Correlation Between IShares Russell and First Trust
Can any of the company-specific risk be diversified away by investing in both IShares Russell and First Trust at the same time? Although using a correlation coefficient on its own may not help to predict future stock returns, this module helps to understand the diversifiable risk of combining IShares Russell and First Trust into the same portfolio, which is an essential part of the fundamental portfolio management process.
By analyzing existing cross correlation between iShares Russell 1000 and First Trust Lunt, you can compare the effects of market volatilities on IShares Russell and First Trust and check how they will diversify away market risk if combined in the same portfolio for a given time horizon. You can also utilize pair trading strategies of matching a long position in IShares Russell with a short position of First Trust. Check out your portfolio center. Please also check ongoing floating volatility patterns of IShares Russell and First Trust.
Diversification Opportunities for IShares Russell and First Trust
0.97 | Correlation Coefficient |
Almost no diversification
The 3 months correlation between IShares and First is 0.97. Overlapping area represents the amount of risk that can be diversified away by holding iShares Russell 1000 and First Trust Lunt in the same portfolio, assuming nothing else is changed. The correlation between historical prices or returns on First Trust Lunt and IShares Russell is a relative statistical measure of the degree to which these equity instruments tend to move together. The correlation coefficient measures the extent to which returns on iShares Russell 1000 are associated (or correlated) with First Trust. Values of the correlation coefficient range from -1 to +1, where. The correlation of zero (0) is possible when the price movement of First Trust Lunt has no effect on the direction of IShares Russell i.e., IShares Russell and First Trust go up and down completely randomly.

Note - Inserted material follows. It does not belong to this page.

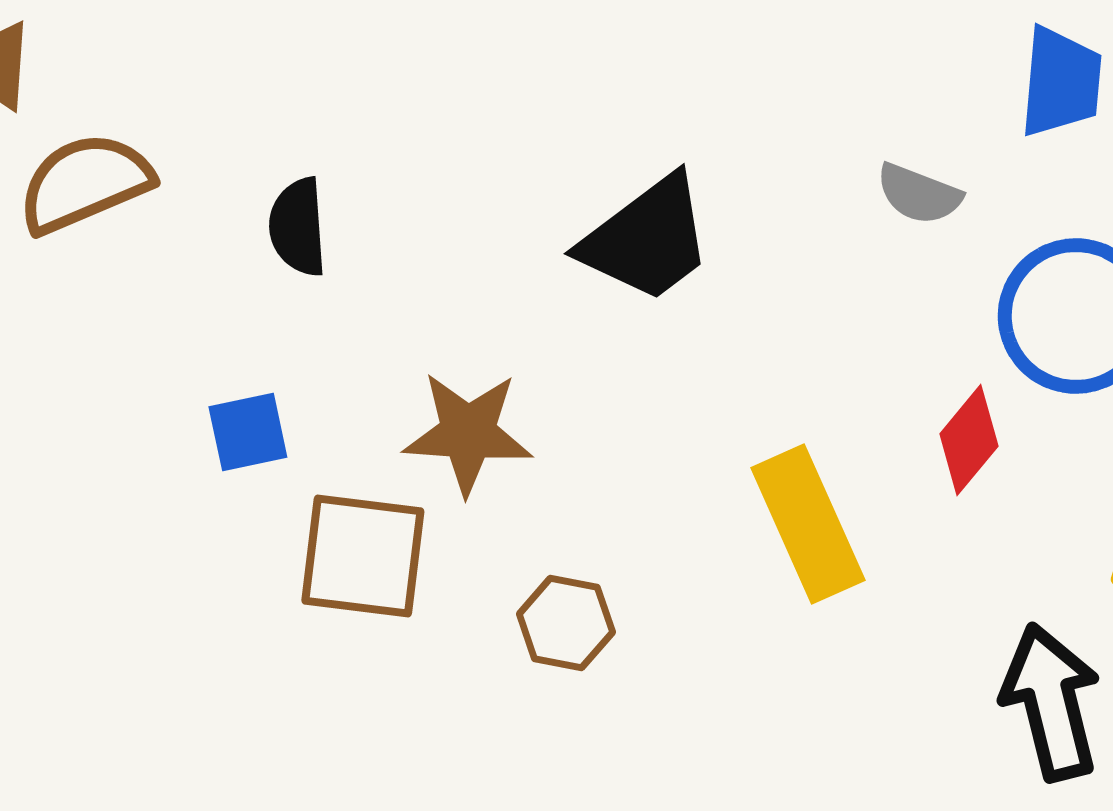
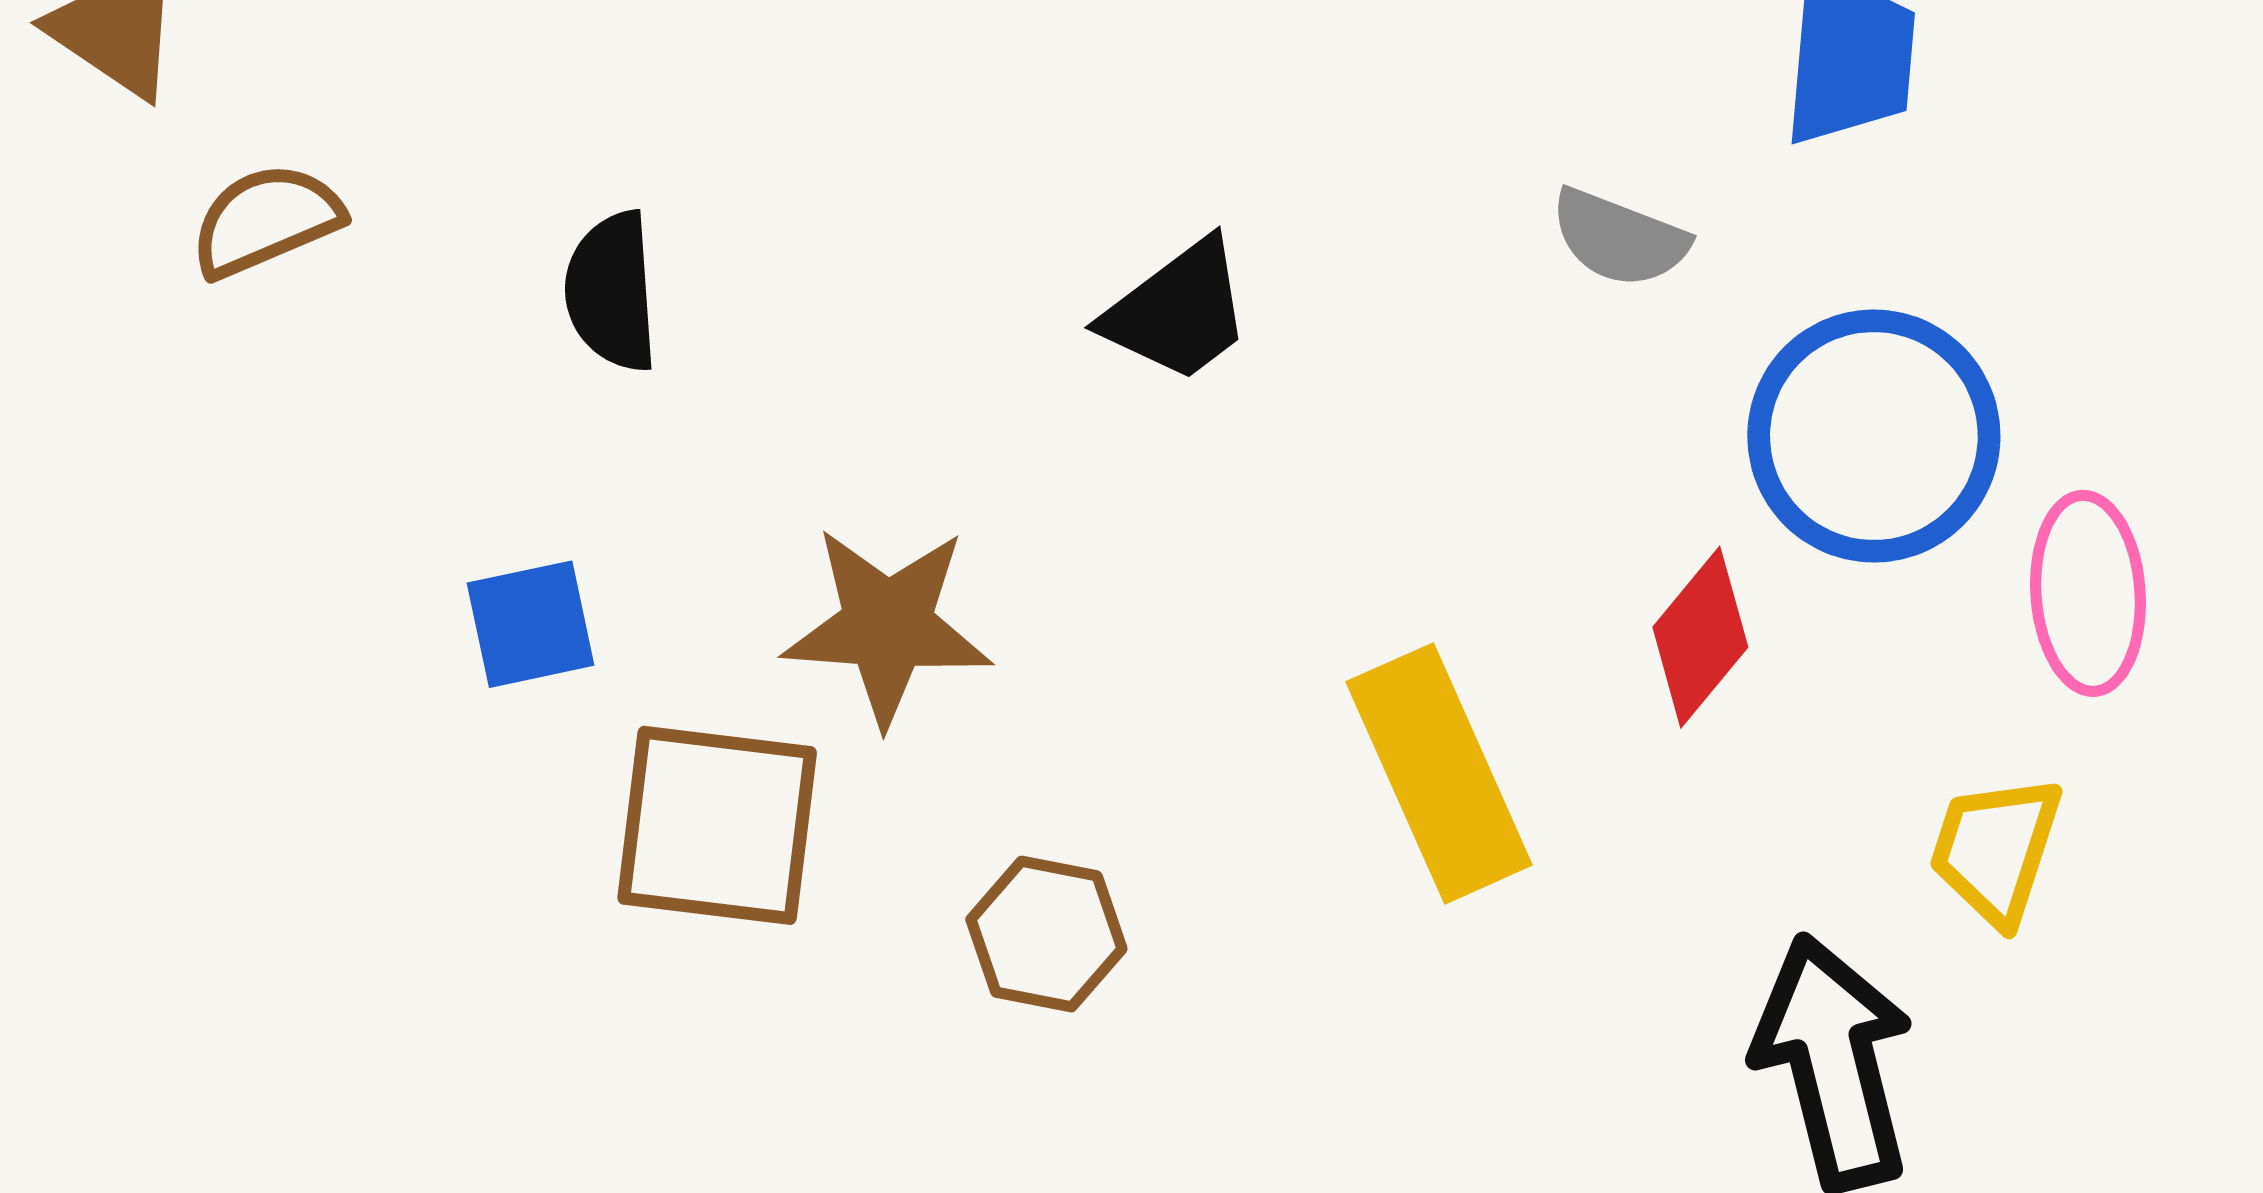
brown semicircle: (85, 183) -> (266, 220), size x0.7
black trapezoid: (647, 239) -> (1178, 311), size x0.7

Pair Corralation between IShares Russell and First Trust
Considering the 90-day investment horizon iShares Russell 1000 is expected to generate 0.77 times more return on investment than First Trust. However, iShares Russell 1000 is 1.3 times less risky than First Trust. It trades about 0.12 of its potential returns per unit of risk. First Trust Lunt is currently generating about 0.04 per unit of risk. If you would invest 20,613 in iShares Russell 1000 on September 19, 2024 and sell it today you would earn a total of 12,660 from holding iShares Russell 1000 or generate 61.42% return on investment over 90 days.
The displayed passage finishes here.